1日1回投与の基礎インスリン製剤「Toujeo」 FDAの承認を取得
2015.03.09
サノフィは、1型および2型糖尿病の成人患者の血糖コントロールを改善する1日1回投与の持効型溶解インスリン「Toujeo®」(一般名:インスリン グラルギン[遺伝子組換え]注射剤、300 U/mL)について、米国食品医薬品局(FDA)の承認を取得したと発表した。
「Toujeo®」は、1型および2型糖尿病の成人患者の血糖をコントロールする治療薬として使用される持効型溶解インスリン製剤。血糖値を下げるために、毎日同じ時刻に1回投与する。現在、欧州医薬品庁(EMA)をはじめ、世界各地の保健当局の販売承認を待っている状態だ。
同剤は、薬剤充填済みのディスポーザブル型ペン型注入器(450単位入り)の「Toujeo SoloSTAR®」として販売される予定で、「Lantus SoloSTAR®」と同じ単位数のインスリンを投与するのに必要な注入液量は、3分の1となっている。1回の最大注入用量は80単位であり、米国で基礎インスリンを使用している大部分の患者(1日80単位以下)のニーズに適合している。
今回のFDAの承認は、1型および2型糖尿病の成人患者3,500人以上を対象に、同剤の有効性と安全性を評価した一連の国際共同第3相試験から構成された「EDITION臨床試験プログラム」の結果に対する審査にもとづき行われた。
この臨床試験プログラムでは、最長26週間のオープンラベルランダム化実薬対照並行群間treat to target試験およびその後6ヵ月間の安全性を確認するための継続投与試験において、1日1回投与の「Toujeo®」を1日1回投与の「ランタス」(一般名:インスリン グラルギン[遺伝子組換え] 注射剤、100 U/mL)と比較し評価した。

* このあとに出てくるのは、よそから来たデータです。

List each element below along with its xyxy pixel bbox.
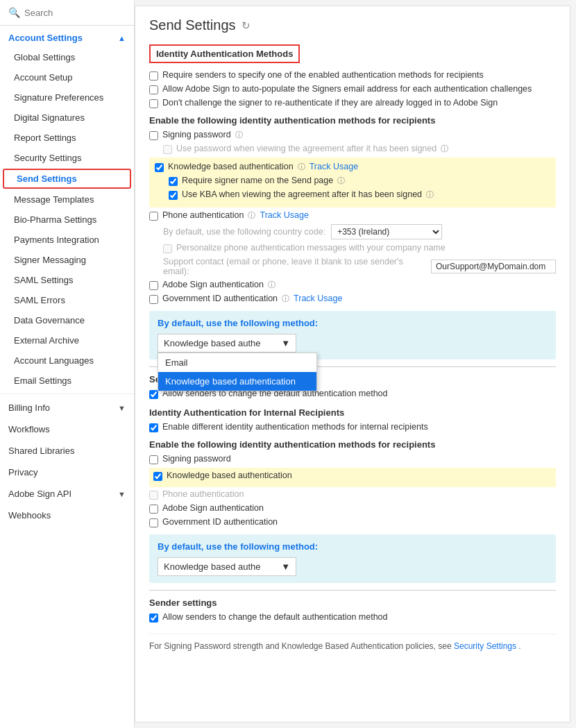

すべての試験で「Toujeo®」はランタスと同等の血糖コントロールを示し、主要評価項目が達成された。もっとも多く報告された低血糖症を除く有害事象は、鼻咽頭炎(1型糖尿病例で12.8%、2型糖尿病例で7.1%)と上気道感染症(1型糖尿病例で9.5%、2型糖尿病例で5.7%)だった。

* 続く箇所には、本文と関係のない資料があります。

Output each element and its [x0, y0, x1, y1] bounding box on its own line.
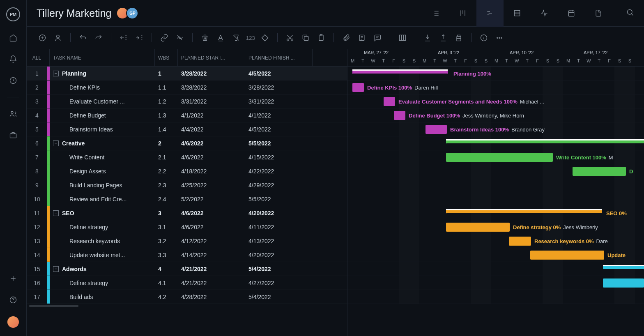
task-row[interactable]: 11 −SEO 3 4/6/2022 4/20/2022 — [27, 206, 347, 220]
gantt-row[interactable] — [347, 192, 644, 206]
gantt-row[interactable] — [347, 136, 644, 150]
grid-scrollbar[interactable] — [27, 304, 347, 308]
people-icon[interactable] — [8, 109, 18, 119]
collapse-icon[interactable]: − — [53, 210, 59, 216]
svg-rect-2 — [10, 134, 16, 138]
task-row[interactable]: 2 Define KPIs 1.1 3/28/2022 3/28/2022 — [27, 81, 347, 94]
view-gantt-icon[interactable] — [476, 0, 504, 27]
gantt-row[interactable] — [347, 122, 644, 136]
avatar-2[interactable]: GP — [126, 7, 138, 19]
gantt-row[interactable] — [347, 164, 644, 178]
collapse-icon[interactable]: − — [53, 71, 59, 76]
task-row[interactable]: 8 Design Assets 2.2 4/18/2022 4/22/2022 — [27, 164, 347, 178]
view-board-icon[interactable] — [449, 0, 476, 27]
toolbar-number: 123 — [246, 35, 255, 41]
svg-point-20 — [501, 37, 502, 39]
unlink-icon[interactable] — [174, 32, 186, 44]
left-sidebar: PM — [0, 0, 27, 336]
clear-format-icon[interactable] — [230, 32, 242, 44]
task-row[interactable]: 4 Define Budget 1.3 4/1/2022 4/1/2022 — [27, 108, 347, 122]
task-row[interactable]: 16 Define strategy 4.1 4/21/2022 4/27/20… — [27, 276, 347, 290]
gantt-row[interactable] — [347, 178, 644, 192]
comment-icon[interactable] — [372, 32, 383, 44]
svg-rect-16 — [457, 39, 461, 41]
task-row[interactable]: 6 −Creative 2 4/6/2022 5/5/2022 — [27, 136, 347, 150]
cut-icon[interactable] — [284, 32, 296, 44]
attachment-icon[interactable] — [340, 32, 352, 44]
collapse-icon[interactable]: − — [53, 266, 59, 272]
assign-icon[interactable] — [52, 32, 64, 44]
task-row[interactable]: 10 Review and Edit Cre... 2.4 5/2/2022 5… — [27, 192, 347, 206]
gantt-row[interactable] — [347, 206, 644, 220]
col-all[interactable]: ALL — [27, 49, 47, 66]
search-icon[interactable] — [626, 8, 634, 18]
info-icon[interactable] — [478, 32, 490, 44]
task-row[interactable]: 7 Write Content 2.1 4/6/2022 4/15/2022 — [27, 150, 347, 164]
app-logo[interactable]: PM — [6, 7, 20, 21]
view-sheet-icon[interactable] — [504, 0, 531, 27]
gantt-row[interactable] — [347, 81, 644, 94]
view-list-icon[interactable] — [422, 0, 449, 27]
gantt-row[interactable] — [347, 276, 644, 290]
grid-header: ALL TASK NAME WBS PLANNED START... PLANN… — [27, 49, 347, 67]
task-row[interactable]: 9 Build Landing Pages 2.3 4/25/2022 4/29… — [27, 178, 347, 192]
collapse-icon[interactable]: − — [53, 140, 59, 146]
text-style-icon[interactable] — [215, 32, 226, 44]
task-row[interactable]: 14 Update website met... 3.3 4/14/2022 4… — [27, 248, 347, 262]
undo-icon[interactable] — [77, 32, 89, 44]
svg-point-19 — [499, 37, 500, 39]
priority-icon[interactable] — [259, 32, 271, 44]
more-icon[interactable] — [494, 32, 505, 44]
col-wbs[interactable]: WBS — [155, 49, 178, 66]
gantt-row[interactable] — [347, 108, 644, 122]
gantt-row[interactable] — [347, 290, 644, 304]
redo-icon[interactable] — [93, 32, 104, 44]
gantt-row[interactable] — [347, 67, 644, 81]
export-icon[interactable] — [437, 32, 449, 44]
columns-icon[interactable] — [397, 32, 408, 44]
project-title: Tillery Marketing — [37, 7, 111, 19]
clock-icon[interactable] — [8, 76, 18, 85]
task-row[interactable]: 13 Research keywords 3.2 4/12/2022 4/13/… — [27, 234, 347, 248]
copy-icon[interactable] — [300, 32, 311, 44]
gantt-row[interactable] — [347, 248, 644, 262]
task-row[interactable]: 12 Define strategy 3.1 4/6/2022 4/11/202… — [27, 220, 347, 234]
svg-rect-11 — [304, 37, 308, 41]
gantt-row[interactable] — [347, 262, 644, 276]
member-avatars[interactable]: GP — [119, 7, 138, 19]
view-calendar-icon[interactable] — [558, 0, 585, 27]
task-row[interactable]: 15 −Adwords 4 4/21/2022 5/4/2022 — [27, 262, 347, 276]
add-icon[interactable] — [8, 274, 18, 283]
view-activity-icon[interactable] — [531, 0, 558, 27]
add-task-icon[interactable] — [37, 32, 48, 44]
view-file-icon[interactable] — [585, 0, 612, 27]
gantt-row[interactable] — [347, 94, 644, 108]
paste-icon[interactable] — [315, 32, 327, 44]
svg-point-10 — [291, 39, 293, 41]
import-icon[interactable] — [422, 32, 433, 44]
gantt-row[interactable] — [347, 234, 644, 248]
briefcase-icon[interactable] — [8, 130, 18, 140]
task-row[interactable]: 3 Evaluate Customer ... 1.2 3/31/2022 3/… — [27, 94, 347, 108]
gantt-row[interactable] — [347, 220, 644, 234]
svg-rect-4 — [514, 10, 520, 16]
bell-icon[interactable] — [8, 54, 18, 64]
col-planned-start[interactable]: PLANNED START... — [178, 49, 245, 66]
help-icon[interactable] — [8, 295, 18, 305]
link-icon[interactable] — [159, 32, 170, 44]
task-row[interactable]: 5 Brainstorm Ideas 1.4 4/4/2022 4/5/2022 — [27, 122, 347, 136]
notes-icon[interactable] — [356, 32, 368, 44]
col-planned-finish[interactable]: PLANNED FINISH ... — [245, 49, 313, 66]
user-avatar[interactable] — [7, 316, 19, 328]
col-task-name[interactable]: TASK NAME — [50, 49, 155, 66]
delete-icon[interactable] — [199, 32, 211, 44]
gantt-row[interactable] — [347, 150, 644, 164]
task-row[interactable]: 1 −Planning 1 3/28/2022 4/5/2022 — [27, 67, 347, 81]
indent-icon[interactable] — [133, 32, 145, 44]
svg-point-6 — [627, 9, 632, 14]
home-icon[interactable] — [8, 33, 18, 43]
outdent-icon[interactable] — [118, 32, 129, 44]
header: Tillery Marketing GP — [27, 0, 644, 27]
print-icon[interactable] — [453, 32, 465, 44]
task-row[interactable]: 17 Build ads 4.2 4/28/2022 5/4/2022 — [27, 290, 347, 304]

「糖尿病患者の半数近くは、血糖コントロールの目標を達成できていない。インスリンの有効性は実証されているにもかかわらず、低血糖を引き起こす懸念があることから、効果的なインスリン投与量の調節は、患者さんにとっても医療従事者にとっても難しい課題だ。Toujeo®は、糖尿病治療に新たな選択肢をもたらす」と、米国糖尿病学会(ADA)の元会長であり、フリスト クリニックの内科・糖尿病専門医であるジョン アンダーソン博士(MD)は述べている。